Trevor Mansfield, the vice president of strategic accounts at M3 Technology Group agrees, adding, “We are honored to work with Philip Bunting and the Sarah Cannon team. The team relentlessly works to prevent, fight, and survive cancer. Philip focuses on efficiency and attention to detail to ensure Sarah Cannon can continue to redefine cancer care around the world.”
Although the senior director has been with Sarah Cannon for more than a decade, he started his career in law enforcement and initially joined the organization in financial operations. Bunting has turned that nontraditional experience into an asset as Sarah Cannon builds new clinics across the nation. “Time spent in law enforcement helps me think about how we build and protect our assets, and how we keep the people inside them safe,” he says. As each project gets underway, Bunting leads conversations about physical safety, outside threats, active shooter incidents, and natural disaster response.
The 12,000-square-foot Franklin, Tennessee, drug development unit (DDU) showcases Bunting’s design tool kit in action.
Workstations are strategically positioned for proximity, safety, and visibility, while adjacent focus rooms and research workrooms serve as a physical and metaphorical hinge point between treatment and research.
The design elevates the patient experience with comfortable, amenity-filled private and semiprivate rooms, open treatment spaces, and large expanses of windows that flood the space with natural light. The community hub serves as a central lounge, giving patients and their families choices, flexibility, and social support during the treatment process.
Clean, white interior architecture and 11-foot ceilings, organic elements such as cork wall coverings, and a soothing furniture palette (with accents in Sarah Cannon blue) are combined to create a patient-centered space. Adaptable furniture and modular casework used throughout are designed to be modified as needed, since treatment protocols and technology evolve over time.
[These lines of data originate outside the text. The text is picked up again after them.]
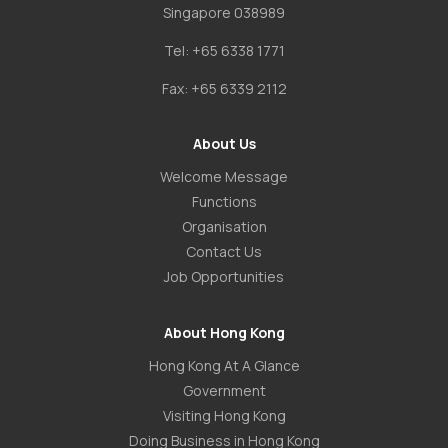
Singapore 038989
Tel:
+65 6338 1771
Fax:
+65 6339 2112
About Us
Welcome Message
Functions
Organisation
Contact Us
Job Opportunities
About Hong Kong
Hong Kong At A Glance
Government
Visiting Hong Kong
Doing Business in Hong Kong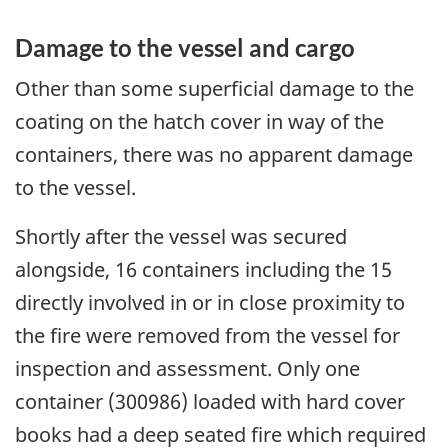
Damage to the vessel and cargo
Other than some superficial damage to the
coating on the hatch cover in way of the
containers, there was no apparent damage
to the vessel.
Shortly after the vessel was secured
alongside, 16 containers including the 15
directly involved in or in close proximity to
the fire were removed from the vessel for
inspection and assessment. Only one
container (300986) loaded with hard cover
books had a deep seated fire which required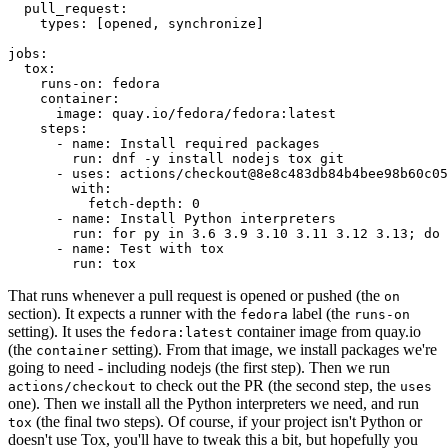
pull_request
:
types
:
[
opened
,
synchronize
]
jobs
:
tox
:
runs-on
:
fedora
container
:
image
:
quay.io/fedora/fedora:latest
steps
:
-
name
:
Install required packages
run
:
dnf -y install nodejs tox git
-
uses
:
actions/checkout@8e8c483db84b4bee98b60c05
with
:
fetch-depth
:
0
-
name
:
Install Python interpreters
run
:
for py in 3.6 3.9 3.10 3.11 3.12 3.13; do 
-
name
:
Test with tox
run
:
tox
That runs whenever a pull request is opened or pushed (the
on
section). It expects a runner with the
label (the
fedora
runs-on
setting). It uses the
container image from quay.io
fedora:latest
(the
setting). From that image, we install packages we're
container
going to need - including nodejs (the first step). Then we run
to check out the PR (the second step, the
actions/checkout
uses
one). Then we install all the Python interpreters we need, and run
(the final two steps). Of course, if your project isn't Python or
tox
doesn't use Tox, you'll have to tweak this a bit, but hopefully you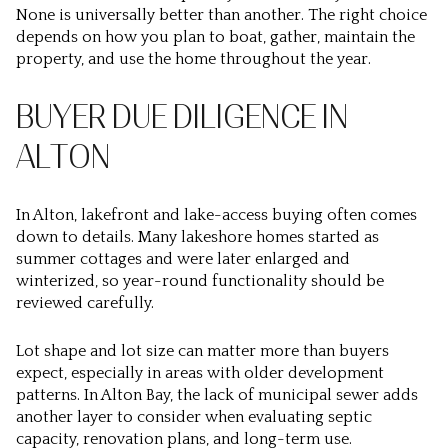
None is universally better than another. The right choice
depends on how you plan to boat, gather, maintain the
property, and use the home throughout the year.
BUYER DUE DILIGENCE IN
ALTON
In Alton, lakefront and lake-access buying often comes
down to details. Many lakeshore homes started as
summer cottages and were later enlarged and
winterized, so year-round functionality should be
reviewed carefully.
Lot shape and lot size can matter more than buyers
expect, especially in areas with older development
patterns. In Alton Bay, the lack of municipal sewer adds
another layer to consider when evaluating septic
capacity, renovation plans, and long-term use.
Similar steps are underway in Nashville, where Sarah Cannon plans to open a clinic on the TriStar Centennial campus. The space will consist of more than 78,000 square feet of clinical, administrative, and conference space. Mary Garges, Sarah Cannon’s project manager, is working with partners to utilize the Sarah Cannon Design Standards kit to design and construct the facility and to coordinate the move from the former clinic into the new space while keeping the clinic operational. They’ve also completed similar spaces in Florida and Colorado.
When the project team talks to doctors, nurses, and others working at Sarah Cannon, they often share stories about improved outcomes. Those stories are what keep Bunting and his team motivated to continue the work they are doing. “We have an important mission at Sarah Cannon,” he says, “and it feels good that we can contribute to that mission by designing and building the spaces that allow the right interaction between our providers and their patients.”